I'm so sorry Mum you are no longer here and I'm so sorry I have let you down by not being the person whom I promised. But I am trying to keep that smile bright but I can not keep on going I am still broken not to have you around and I'm so so sorry I let you down. I promise to be strong and have a loving heart but I have lost that I'm no longer the person whom you raised. i am a stranger to myself now
Freddie
23rd April 2024
Happy mothers day mum I miss you so very much thank you for what you have done for me before you left me a day does not go by without the love you gave me so I thank you miss you ne obliviscaris
Freddie
19th March 2023
Jean, This is one of the hardest things to write. Not because i don't know what to say but because i can't get used to the fact of not hearing your voice on the end of the phone, not because we will never play I Spy at the hospital and not because there will be no more trips to Tesco but because you have left a empty space in me that the only person that ever filled it was you.
For so many years you have been a part of my life and in fact i can remember the first time we ever met, Freddie was only young but before long we naturally got on with the bond strengthening constantly to where we are today.

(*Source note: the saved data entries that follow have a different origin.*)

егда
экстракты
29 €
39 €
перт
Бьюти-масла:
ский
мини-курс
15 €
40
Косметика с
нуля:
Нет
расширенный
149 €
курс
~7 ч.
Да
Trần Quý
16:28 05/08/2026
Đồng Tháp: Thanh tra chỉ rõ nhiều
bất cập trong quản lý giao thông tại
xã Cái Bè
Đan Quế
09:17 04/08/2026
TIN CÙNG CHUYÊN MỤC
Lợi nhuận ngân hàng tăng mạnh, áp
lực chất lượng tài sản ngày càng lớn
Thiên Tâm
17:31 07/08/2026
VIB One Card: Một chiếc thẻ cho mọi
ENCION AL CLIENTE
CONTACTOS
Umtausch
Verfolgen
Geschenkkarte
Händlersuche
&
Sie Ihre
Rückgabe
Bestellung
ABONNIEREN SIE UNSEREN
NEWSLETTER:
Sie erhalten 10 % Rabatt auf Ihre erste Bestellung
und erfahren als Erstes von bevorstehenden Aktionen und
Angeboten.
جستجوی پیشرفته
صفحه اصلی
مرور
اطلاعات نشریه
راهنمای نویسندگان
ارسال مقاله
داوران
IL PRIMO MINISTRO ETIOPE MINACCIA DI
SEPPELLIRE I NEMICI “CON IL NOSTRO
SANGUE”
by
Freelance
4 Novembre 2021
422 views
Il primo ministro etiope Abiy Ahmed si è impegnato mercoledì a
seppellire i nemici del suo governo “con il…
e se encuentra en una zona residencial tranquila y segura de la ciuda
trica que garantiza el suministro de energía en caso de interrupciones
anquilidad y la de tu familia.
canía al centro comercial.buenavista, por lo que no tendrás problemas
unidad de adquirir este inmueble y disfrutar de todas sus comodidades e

Over the years you have moved from being a good friend to being a Mom for me, supporting me everyway you could and always shining a light towards me on my darkest days. For that i will never be able to repay you i am who i am today because you were there for me regardless of whether i was in the right or the wrong and regardless of whether it was a medical problem or otherwise you always led me along the right path.
I Know there have been arguments because i didn't agree with your thoughts over the past few years and i know it has been a struggle for you but i am proud of you for walking your own path and i love you.
I love you Jean! I'm not going to say goodbye because to me you will never be gone so instead i'm going to say I miss you, i love you and until we meet again I'll always remember to be the best me i can be, because that's what you believed and taught me.